Methanol is typically produced by subjecting synthesis gas (CO and H2), derived from coal or natural gas, to high temperature and high pressure in the presence of a heterogeneous copper-zinc oxide catalyst. Chemists would like to make methanol by direct hydrogenation of cheap and readily available CO2 instead, but a practical process has not yet been developed.

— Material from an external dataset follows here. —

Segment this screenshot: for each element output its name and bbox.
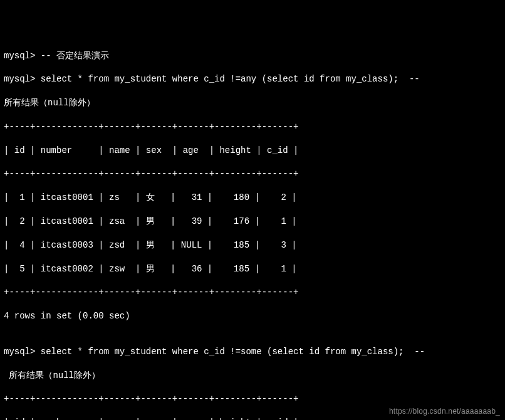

David Milstein and coworkers at the Weizmann Institute of Science reasoned that an alternative pathway would be to hydrogenate common CO2- or CO-derived intermediates under milder reaction conditions. The researchers expanded previous work in Milstein’s lab on homogeneous ruthenium phosphine-pyridine catalysts to develop versions that catalyze hydrogenation of the carbonyl intermediates. In what the researchers believe is a chemical first, they used the homogeneous process to convert methyl formate and dimethylcarbonate to methanol and methyl carbamates into methanol and an amine (Nat. Chem., DOI: 10.1038/nchem.1089 ).
These atom-economical reactions generate no by-products or waste and proceed under neutral, homogeneous conditions at mild temperatures and under mild hydrogen pressures without solvent, Milstein notes. They represent “the ultimate in green reactions,” he says.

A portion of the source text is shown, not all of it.